2級FP 2016年9月 問題57

問題 57
宅地および宅地の上に存する権利(定期借地権等を除く)の相続税評価額に関する次の記述のうち、最も適切なものはどれか。なお、評価の対象となる宅地は、借地権の取引慣行のある地域にあるものとする。

  1. アスファルト舗装した青空貸駐車場の用に供している土地の価額は、貸宅地としての価額により評価する。

    [解答解説] ×
    不適切である。
    土地の本来の使用方法は、土地の上に建物を建てることであり、自動車を保管するための場所(駐車場)としての契約は、土地に及ぶものではない。つまり、駐車場と土地は無関係なので、土地は自用地(のまま)となる。

  2. 借地権の価額は、「自用地評価額×借地権割合」の算式により計算した金額により評価する。

    [解答解説] ◯
    適切である。
    土地の所有者Aさん(借地権設定者)から借りた土地の上に、Bさんが自分の建物を建てる場合のBさん(借地権者)の権利が借地権である。一方、Aさんの土地に対する評価は、「自用地評価額×(1-借地権割合)」(貸宅地)である。土地が1億円で、借地権割合が70%の場合、Bさんの評価分が7000万円、Aさんの評価分が3000万円である。Aさんは土地を貸すことで、1億円の価値の土地を3000万円に評価減することができる。

  3. 貸宅地の価額は、「自用地評価額×(1-借地権割合×借家権割合×賃貸割合)」の算式により計算した金額により評価する。

    [解答解説] ×
    不適切である。
    貸宅地は、選択肢2の解説にあるBさんの評価である。「自用地評価額×(1-借地権割合×借家権割合×賃貸割合)」は、貸家建付地の評価である。これは、Aさんが自分で建物を建て、貸している場合となる。

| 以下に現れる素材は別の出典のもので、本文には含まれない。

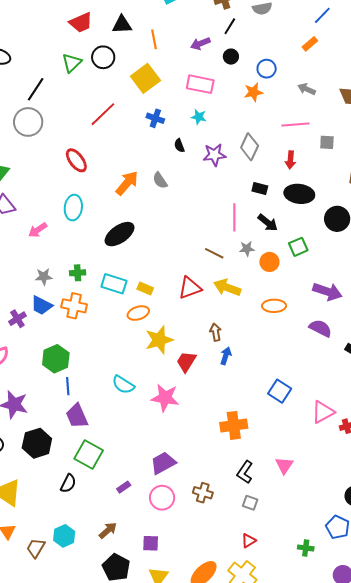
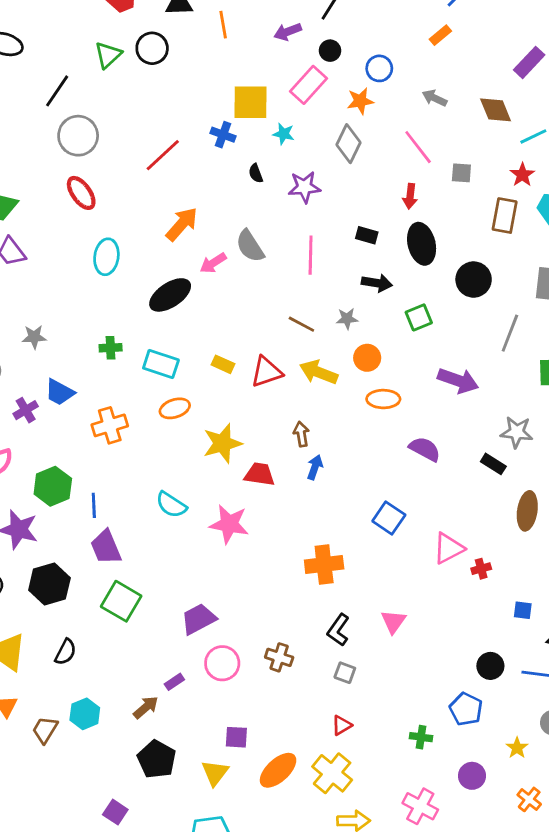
yellow square: (145, 78) -> (251, 102), moved, turned 36
pink rectangle: (200, 84) -> (308, 85), moved, turned -60
red line: (103, 114) -> (163, 155), moved
gray circle: (28, 122) -> (78, 136), moved
pink line: (295, 125) -> (418, 147), turned 56
gray diamond: (250, 147) -> (348, 144), moved
red ellipse: (76, 160) -> (81, 193), moved
gray semicircle: (160, 180) -> (250, 246), moved, size x1.4
black ellipse: (299, 194) -> (422, 244), turned 68
pink line: (234, 217) -> (311, 255), moved
black arrow: (268, 223) -> (377, 283), turned -30
pink arrow: (38, 230) -> (213, 263), moved
orange circle: (269, 262) -> (367, 358), moved
gray star: (44, 277) -> (34, 337), moved
yellow rectangle: (145, 288) -> (223, 364), moved
orange cross: (74, 306) -> (110, 425), moved, turned -30
orange ellipse: (138, 313) -> (175, 408), moved
purple semicircle: (320, 328) -> (425, 449), moved
green hexagon: (56, 359) -> (53, 486), moved
red trapezoid: (186, 362) -> (260, 474), turned 65
purple trapezoid: (163, 463) -> (199, 619), moved
black semicircle: (68, 483) -> (65, 652), moved
purple rectangle: (124, 487) -> (174, 682), moved
purple square: (151, 543) -> (236, 737), moved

  4. 貸家建付借地権の価額は、「(自用地評価額×借地権割合)-(自用地評価額×借家権割合×賃貸割合)」の算式により計算した金額により評価する。

    [解答解説] ×
    不適切である。
    貸家建付借地権の価額は、「自用地評価額×借地権割合✕(1-借家権割合×賃貸割合)」の算式である。選択肢に合わせると、「(自用地評価額×借地権割合)-(自用地評価額×借地権割合×借家権割合×賃貸割合)」となる。